La rupture budgétaire dont on a besoin. Mohamed El Mounir
J’ai une folle envie de faire subir à l’État mauritanien un régime sec, sans sel, sans sucre et sans graisse, en passant son budget au crible, pour faire la chasse aux dépenses inutiles, en traquant toutes les institutions qui n’existent que de nom, qui n’ont pas vraiment de valeur ajoutée, sans aucun service rendu et qui pèsent sur le budget de fonctionnement de l’Etat.
Je vais commencer par supprimer les mille et une institutions fantoches et budgétivores, comme le Conseil Constitutionnel, le conseil économique et social, le Haut conseil islamique et les dizaines d’autres conseils plus ou moins inutiles, diwanelmadhalim, l’agence mauritanienne d’information, la télévision et la radio nationales, les représentations diplomatiques dans les contrées exotiques,
les innombrables autorités de régulation qui peuvent être fusionnées en une seule, tout le chapelet d’institutions administratives approximativement utiles, inexistantes de par leur bilan, mais dotés de budgets conséquents et qui ne servent qu’à renforcer le caractère hypertrophié, tentaculaire et tatillon de notre bureaucratie. C’est un luxe en effet de continuer à entretenir cette foultitude d’institutions qui ne servent à rien.
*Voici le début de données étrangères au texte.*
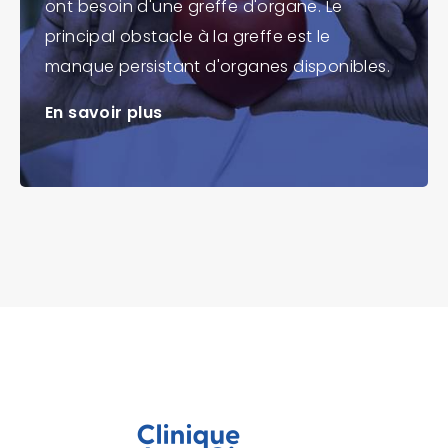
ont besoin d'une greffe d'organe. Le
principal obstacle à la greffe est le
manque persistant d'organes disponibles.
En savoir plus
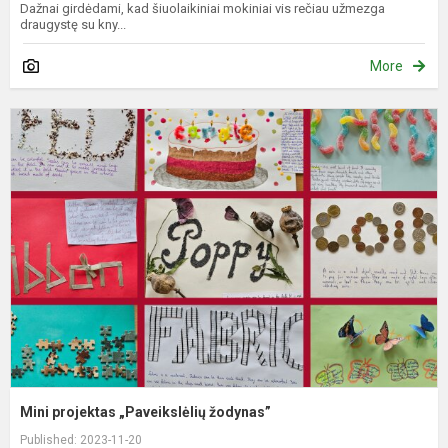
Dažnai girdėdami, kad šiuolaikiniai mokiniai vis rečiau užmezga
draugystę su kny...
More
M
p
„
ž
Mini projektas „Paveikslėlių žodynas”
Published: 2023-11-20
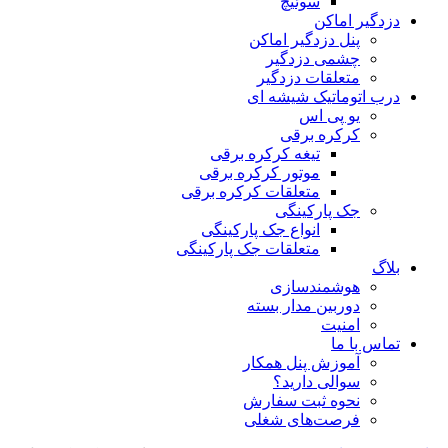
سوئیچ
دزدگیر اماکن
پنل دزدگیر اماکن
چشمی دزدگیر
متعلقات دزدگیر
درب اتوماتیک شیشه ای
یو پی اس
کرکره برقی
تیغه کرکره برقی
موتور کرکره برقی
متعلقات کرکره برقی
جک پارکینگی
انواع جک پارکینگی
متعلقات جک پارکینگی
بلاگ
هوشمندسازی
دوربین مدار بسته
امنیت
تماس با ما
آموزش پنل همکار
سوالی دارید؟
نحوه ثبت سفارش
فرصت‌های شغلی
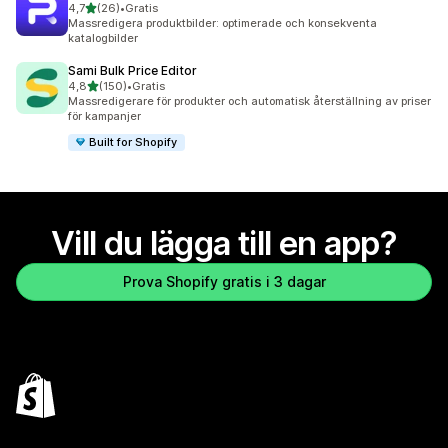
av 5 stjärnor
4,7
(26)
•
Gratis
26 recensioner totalt
Massredigera produktbilder: optimerade och konsekventa
katalogbilder
Sami Bulk Price Editor
av 5 stjärnor
4,8
(150)
•
Gratis
150 recensioner totalt
Massredigerare för produkter och automatisk återställning av priser
för kampanjer
Built for Shopify
Vill du lägga till en app?
Prova Shopify gratis i 3 dagar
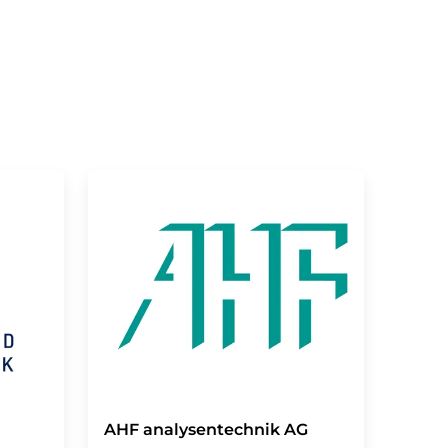
AHF analysentechnik AG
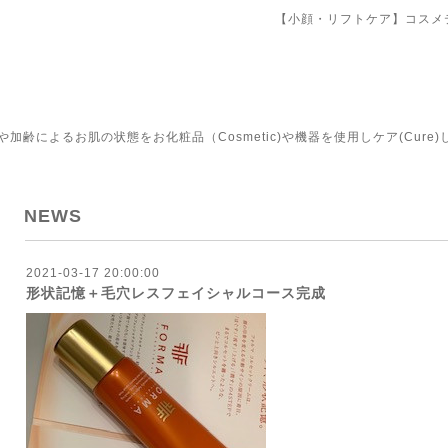
【小顔・リフトケア】コスメ
齢によるお肌の状態をお化粧品（Cosmetic)や機器を使用しケア(Cure)
NEWS
2021-03-17 20:00:00
形状記憶＋毛穴レスフェイシャルコース完成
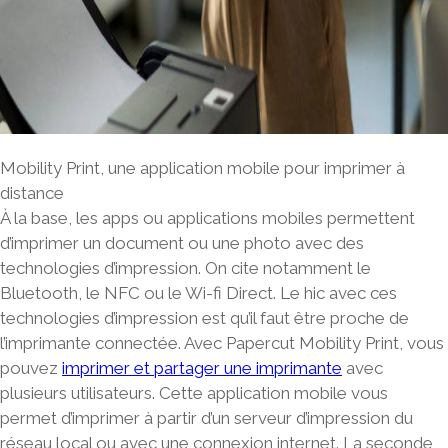
Mobility Print, une application mobile pour imprimer à
distance
À la base, les apps ou applications mobiles permettent
d’imprimer un document ou une photo avec des
technologies d’impression. On cite notamment le
Bluetooth, le NFC ou le Wi-fi Direct. Le hic avec ces
technologies d’impression est qu’il faut être proche de
l’imprimante connectée. Avec Papercut Mobility Print, vous
pouvez
imprimer et partager une imprimante
avec
plusieurs utilisateurs. Cette application mobile vous
permet d’
imprimer à partir d’un serveur d’impression
du
réseau local ou avec une
connexion internet
. La seconde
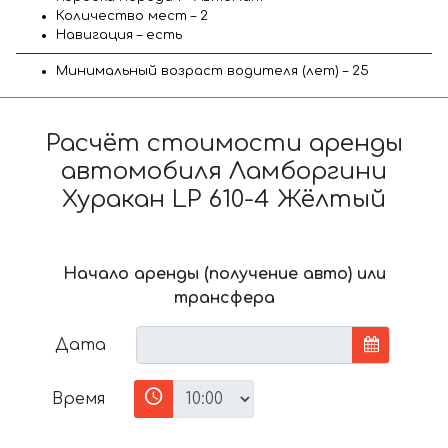
Количество мест – 2
Навигация – есть
Минимальный возраст водителя (лет) – 25
Расчёт стоимости аренды
автомобиля Ламборгини
Хуракан LP 610-4 Жёлтый
Начало аренды (получение авто) или
трансфера
Дата
Время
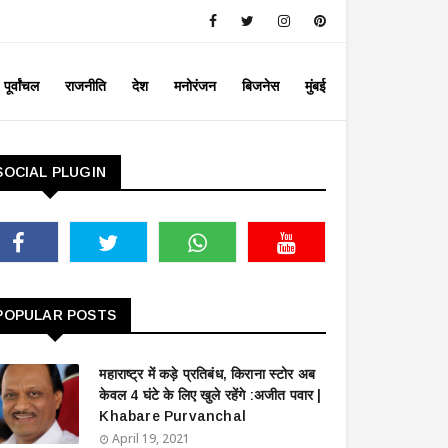
पूर्वांचल
राजनीति
देश
मनोरंजन
बिजनेस
मुंबई
SOCIAL PLUGIN
POPULAR POSTS
महाराष्ट्र में कड़े प्रतिबंध, किराना स्टोर अब
केवल 4 घंटे के लिए खुले रहेंगे :अजीत पवार |
Khabare Purvanchal
April 19, 2021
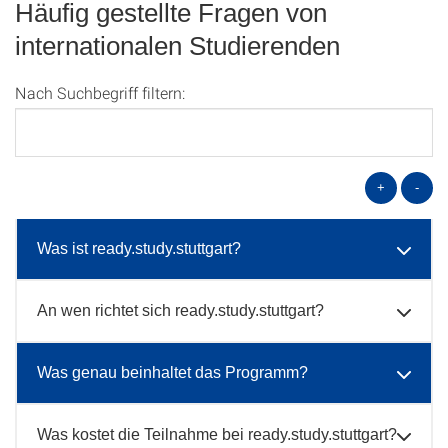
Häufig gestellte Fragen von
internationalen Studierenden
Nach Suchbegriff filtern:
+
-
Was ist ready.study.stuttgart?
An wen richtet sich ready.study.stuttgart?
Was genau beinhaltet das Programm?
Was kostet die Teilnahme bei ready.study.stuttgart?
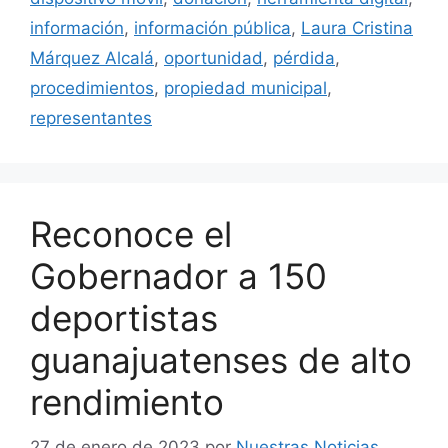
información
,
información pública
,
Laura Cristina
Márquez Alcalá
,
oportunidad
,
pérdida
,
procedimientos
,
propiedad municipal
,
representantes
Reconoce el
Gobernador a 150
deportistas
guanajuatenses de alto
rendimiento
27 de enero de 2023
por
Nuestras Noticias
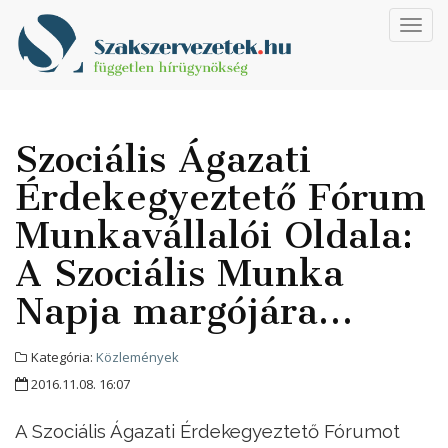
Toggl
navig
Szociális Ágazati
Érdekegyeztető Fórum
Munkavállalói Oldala:
A Szociális Munka
Napja margójára…
Kategória:
Közlemények
2016.11.08. 16:07
A Szociális Ágazati Érdekegyeztető Fórumot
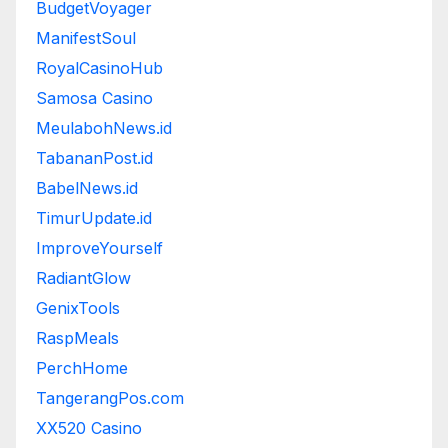
BudgetVoyager
ManifestSoul
RoyalCasinoHub
Samosa Casino
MeulabohNews.id
TabananPost.id
BabelNews.id
TimurUpdate.id
ImproveYourself
RadiantGlow
GenixTools
RaspMeals
PerchHome
TangerangPos.com
XX520 Casino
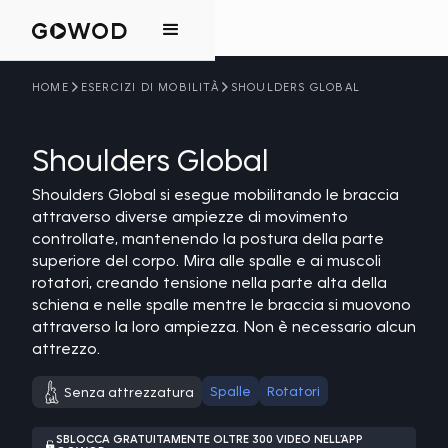
HOME
ESERCIZI DI MOBILITÀ
SHOULDERS GLOBAL
Shoulders Global
Shoulders Global si esegue mobilitando le braccia
attraverso diverse ampiezze di movimento
controllate, mantenendo la postura della parte
superiore del corpo. Mira alle spalle e ai muscoli
rotatori, creando tensione nella parte alta della
schiena e nelle spalle mentre le braccia si muovono
attraverso la loro ampiezza. Non è necessario alcun
attrezzo.
Spalle
Rotatori
Senza attrezzatura
SBLOCCA GRATUITAMENTE OLTRE 300 VIDEO NELL’APP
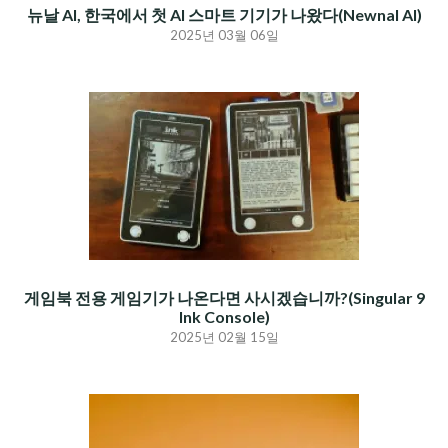
뉴날 AI, 한국에서 첫 AI 스마트 기기가 나왔다(Newnal AI)
2025년 03월 06일
게임북 전용 게임기가 나온다면 사시겠습니까?(Singular 9
Ink Console)
2025년 02월 15일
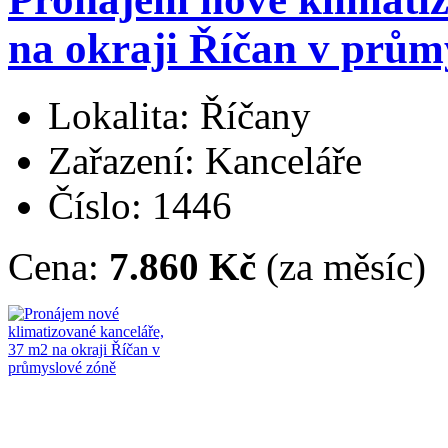
na okraji Říčan v prům
Lokalita: Říčany
Zařazení: Kanceláře
Číslo: 1446
Cena:
7.860 Kč
(za měsíc)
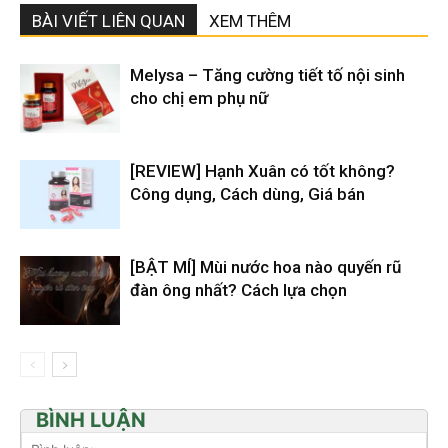
BÀI VIẾT LIÊN QUAN
XEM THÊM
Melysa – Tăng cường tiết tố nội sinh
cho chị em phụ nữ
[REVIEW] Hạnh Xuân có tốt không?
Công dụng, Cách dùng, Giá bán
[BẬT MÍ] Mùi nước hoa nào quyến rũ
đàn ông nhất? Cách lựa chọn
BÌNH LUẬN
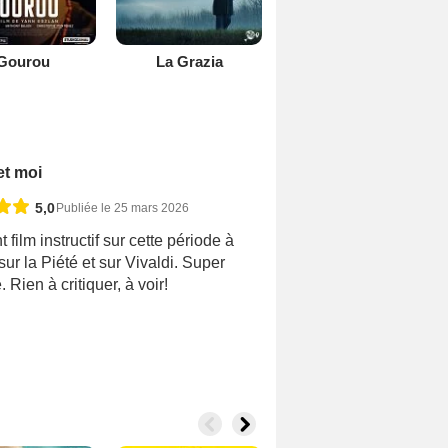
Gourou
La Grazia
et moi
5,0
Publiée le 25 mars 2026
 film instructif sur cette période à
sur la Piété et sur Vivaldi. Super
 Rien à critiquer, à voir!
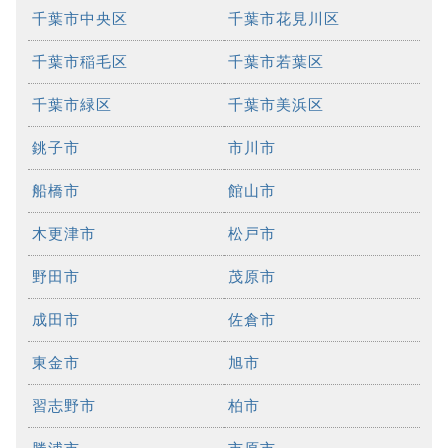
千葉市中央区
千葉市花見川区
千葉市稲毛区
千葉市若葉区
千葉市緑区
千葉市美浜区
銚子市
市川市
船橋市
館山市
木更津市
松戸市
野田市
茂原市
成田市
佐倉市
東金市
旭市
習志野市
柏市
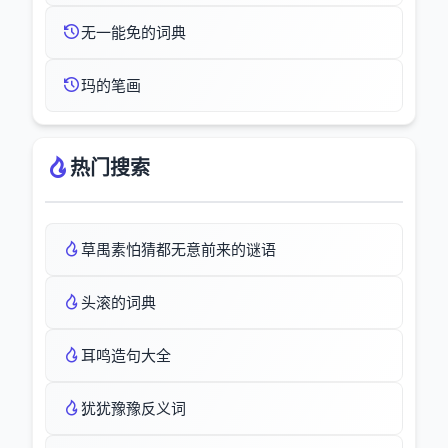
无一能免的词典
玛的笔画
热门搜索
草禺素怕猜都无意前来的谜语
头滚的词典
耳鸣造句大全
犹犹豫豫反义词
Je vais aussi opter pour un gouvernement resserré, afin d’économiser des moyens et donner du sens aux politiques d’investissement public, en fusionnant certains ministères ou en transformant d’autres en directions rattachées à la primature. Je vais laisser juste les ministères qui ont un impact économique et social et les ministères de souveraineté (intérieur, défense, affaires étrangères).
Je vais réduire le coût de fonctionnement et le train de vie de l’État, en allégeant significativement le budget des dépenses communes en limitant les voyages officiels non productifs et en interdisant les dépenses de prestige, comme l’acquisition de V8 dont le coût d’un seul véhicule peut construire un dispensaire rural.
Quand on a un problème de ressources, donc de priorités, il faut oser sortir des sentiers battus, à travers une approche révolutionnaire qui va s’appuyer sur la définition d’indicateurs pour mesurer l’impact social ou économique des interventions publiques. Toute institution ou administration ou entité publique qui ne répond pas à ces indicateurs doit être supprimée.
Cet exercice sain de dégraissage l’État, par la rationalisation de nos ressources publiques, devrait nous permettre de dégager des économies significatives qu’on pourra allouer en priorité au financement des fonctions vitales et au développement des services de base (eau, électricité…) et les secteurs sociaux, pour traiter les vraies sources de la pauvreté.
Le budget est une chose trop sérieuse pour être laissée exclusivement aux technocrates du ministère des finances; il s’agit d’un acte politique par excellence supposé traduire les priorités politiques. C’est sur cette base que le gouvernement devrait définir les marges budgétaires, et non les subir, en reproduisant mécaniquement une structure et des contraintes existantes, sans les remettre en question.
Le problème de l’investissement public et de la lutte contre la pauvreté est en effet lié à ces contraintes budgétaires, qui résultent d’hypothèses établies, sur la base de la structure de l’État et du gouvernement, ainsi que de choix hérités du passé. Une telle approche n’est plus pertinente.
Il faut donc avoir le courage de la remettre en question afin d’élargir la marge de manœuvre budgétaire, pour mener des réformes ambitieuses et sortir définitivement de la logique d’expédition des affaires courantes dans laquelle se complait le gouvernement actuel.